Supplied material:
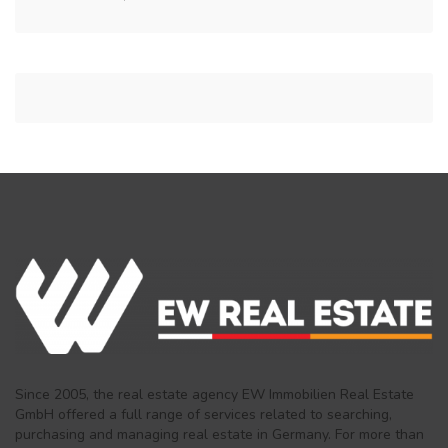
Since 2005, the real estate agency EW Immobilien Real Estate
GmbH offered a full range of services related to searching,
purchasing and managing real estate in Germany. For more than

Task instructions: When a line in the listing has the string "estate" in it, return that line.

Exercise response:
Since 2005, the real estate agency EW Immobilien Real Estate
purchasing and managing real estate in Germany. For more than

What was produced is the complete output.